Taiwan’s high renewable energy costs are partly due to "soft costs," including limited land availability. Chen suggests addressing land-related barriers and creating renewable energy zones to streamline development.
Taiwan’s high renewable energy costs are attributed to hidden 'soft costs,' highlighting the challenges in scaling up green energy projects. (Photo: Pixabay)
Recommendations for reform
1. Introduce competitive bidding mechanisms
Experts suggest transitioning to a competitive bidding system to reduce costs and prevent inefficiencies. Chen cited the successful 2017 Chiayi Salt Pan Solar Project, where the government managed land consolidation and compensation, allowing developers to bid competitively. Winning bids were as low as NT$2.6 per kWh, close to Taiwan’s average electricity price.
Revisiting such models could help test market mechanisms in a controlled environment, minimizing resistance and addressing concerns about local interference and corruption.

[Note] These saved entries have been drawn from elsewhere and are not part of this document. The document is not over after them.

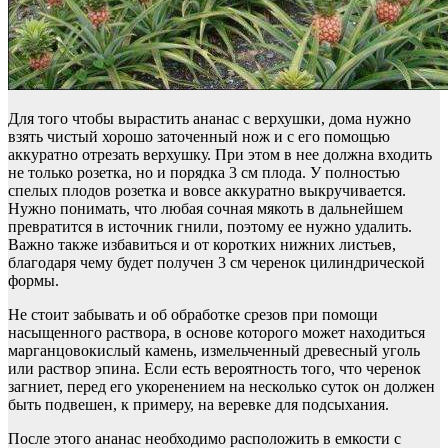
Для того чтобы вырастить ананас с верхушки, дома нужно
взять чистый хорошо заточенный нож и с его помощью
аккуратно отрезать верхушку. При этом в нее должна входить
не только розетка, но и порядка 3 см плода. У полностью
спелых плодов розетка и вовсе аккуратно выкручивается.
Нужно понимать, что любая сочная мякоть в дальнейшем
превратится в источник гнили, поэтому ее нужно удалить.
Важно также избавиться и от коротких нижних листьев,
благодаря чему будет получен 3 см черенок цилиндрической
формы.
Не стоит забывать и об обработке срезов при помощи
насыщенного раствора, в основе которого может находиться
марганцовокислый камень, измельченный древесный уголь
или раствор эпина. Если есть вероятность того, что черенок
загниет, перед его укоренением на несколько суток он должен
быть подвешен, к примеру, на веревке для подсыхания.
После этого ананас необходимо расположить в емкости с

Chen Kun-hong emphasizes the success of competitive bidding under Taipower’s early FIT system, citing the Chiayi Salt Pan Solar Project as a notable example. (Photo: Venaenergy)
2. Implement green tariff and certificate separation systems
Taiwan could introduce "green tariffs," segmenting electricity pricing into green, low-carbon, and standard categories. This would simplify implementation and remove the need for credit ratings in purchase agreements, making renewable energy more accessible for small and medium-sized enterprises (SMEs).
Additionally, separating energy certificates from electricity purchases could enhance flexibility. Chen emphasized that green energy, regardless of its point of use, contributes to Taiwan’s overall carbon footprint. By integrating mechanisms for public pricing, quantity, and timing transparency, the market could become more efficient, ensuring all low-carbon energy is effectively utilized.
Data table provided by Chen Chung-shun, illustrating key insights into Taiwan's renewable energy pricing. (Compiled by RECCESSARY)
Challenges for SMEs in a liberalized market
The solar industry in Taiwan is dominated by SMEs, with over 60,000 solar installations nationwide. A sudden phase-out of FIT without adequate mechanisms could disproportionately impact smaller developers with lower credit ratings.
Chen noted that banks primarily evaluate financial models when approving renewable energy loans. Without the scale of Taipower, SMEs may struggle to secure financing.
Building a flexible energy market
Taiwan must adopt international best practices, including energy attribute certificates (EACs) and time-dependent EACs (T-EACs), to create a more dynamic energy market. By making market information transparent, pricing signals could align supply and demand more effectively, allowing Taiwan to transition smoothly toward a competitive green energy market.
As Taiwan prepares for a greener future, balancing cost efficiency, market competitiveness, and policy transparency will be critical. The FIT system, while pivotal in the past, must evolve alongside the market to sustain renewable energy growth and ensure equitable participation across industries.